AVAILABLE RECORDS section start

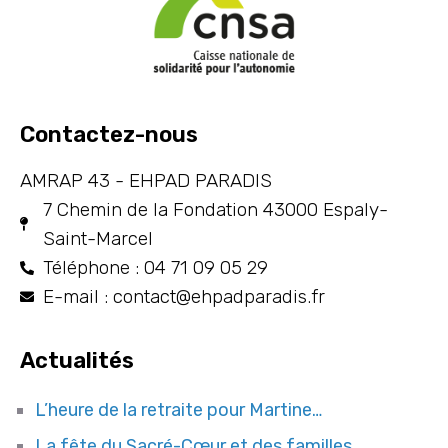
Contactez-nous
AMRAP 43 - EHPAD PARADIS
7 Chemin de la Fondation 43000 Espaly-
Saint-Marcel
Téléphone : 04 71 09 05 29
E-mail : contact@ehpadparadis.fr
Actualités
L’heure de la retraite pour Martine…
La fête du Sacré-Cœur et des familles …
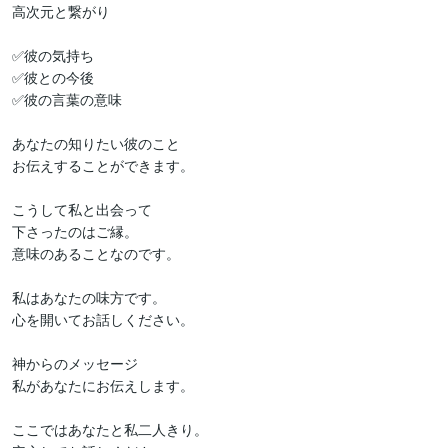
高次元と繋がり

✅彼の気持ち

AVAILABLE RECORDS section end

*ABOUT THIS TASK*
The reply should hold every entry above, given again exactly, but not a single picture.

*WORKED SOLUTION*
Contactez-nous
AMRAP 43 - EHPAD PARADIS
7 Chemin de la Fondation 43000 Espaly-
Saint-Marcel
Téléphone : 04 71 09 05 29
E-mail : contact@ehpadparadis.fr
Actualités
L’heure de la retraite pour Martine…
La fête du Sacré-Cœur et des familles …
高次元と繋がり

✅彼の気持ち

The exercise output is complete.